Comment 4 for bug 669296

Revision history for this message
Gary Poster (gary) wrote : Re: lpnet11 "critical timeout" to nagios, non responsive

See also bug 669776.

Thread 2 in this pastebin and thread 3 in the other bug's pastebin both seem to be the "odd men out". The other one is not as obviously all about the GIL, but both of the "unusual" threads are calling PyThreadState_DeleteCurrent. Here's a pithy description of what that call is about: http://code.activestate.com/lists/python-list/269073/ . Here's the good bits:

"""
PyThreadState_DeleteCurrent() takes no argument, and deletes the current
thread state. You must hold the GIL while calling it, and the thread
calling it loses its tstate, and loses the GIL, and must never call anything
in the Python C API ever again (unless it acquires another tstate first, but
that's an intended use case). As that description hints <wink>, it was
introduced to plug a Python shutdown race.

A detailed explanation of "the bug" can be found in the comments here:

    http://www.python.org/sf/225673
"""

That's from 2002, but still seems like a good pointer.

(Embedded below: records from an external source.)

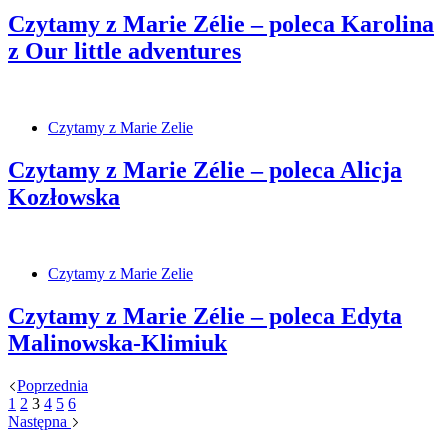
Czytamy z Marie Zélie – poleca Karolina
z Our little adventures
Czytamy z Marie Zelie
Czytamy z Marie Zélie – poleca Alicja
Kozłowska
Czytamy z Marie Zelie
Czytamy z Marie Zélie – poleca Edyta
Malinowska-Klimiuk
Poprzednia
1
2
3
4
5
6
Następna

Lucid is using Python 2.6.5 locally, and 2.6.6 has been released, but nothing in the NEWS seems to be pertinent to thread issues. http://python.org/download/releases/2.6.6/NEWS.txt

I'll ask Michael Hudson, Barry Warsaw, and Robert to take a look in case they can provide some insight. Other things to look at are changes in before this incident: we've been running Python 2.6 for a few weeks now, so it seems like it might be triggered by other things.

If there's one more somewhat like this soon, it will push everything to the back of the queue. I'd rather not drop everything until that happens, though.